• RECORDS FOR THE EXERCISE:
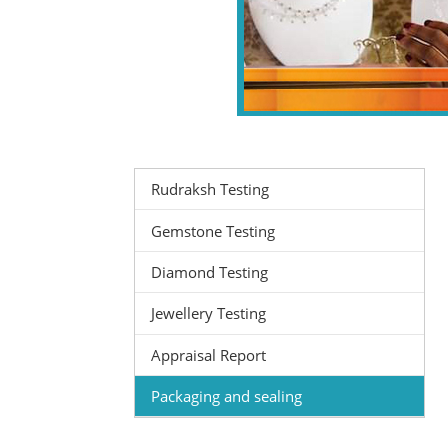
Rudraksh Testing
Gemstone Testing
Diamond Testing
Jewellery Testing
Appraisal Report
Packaging and sealing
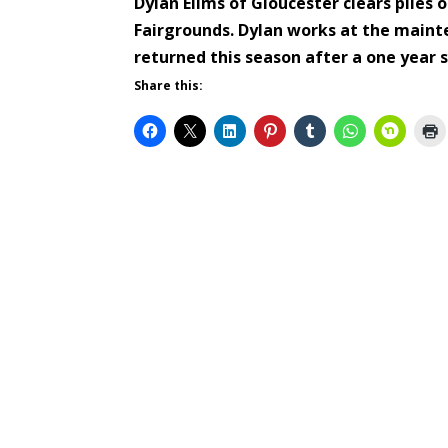
Dylan Ellms of Gloucester clears piles 
Fairgrounds. Dylan works at the maint
returned this season after a one year
Share this:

• PROBLEM: A word-for-word copy of the records above is needed, pictures excluded.

• YOUR RESPONSE:
Rudraksh Testing
Gemstone Testing
Diamond Testing
Jewellery Testing
Appraisal Report
Packaging and sealing
Dylan Ellms of Gloucester clears piles 
Fairgrounds. Dylan works at the maint
returned this season after a one year
Share this:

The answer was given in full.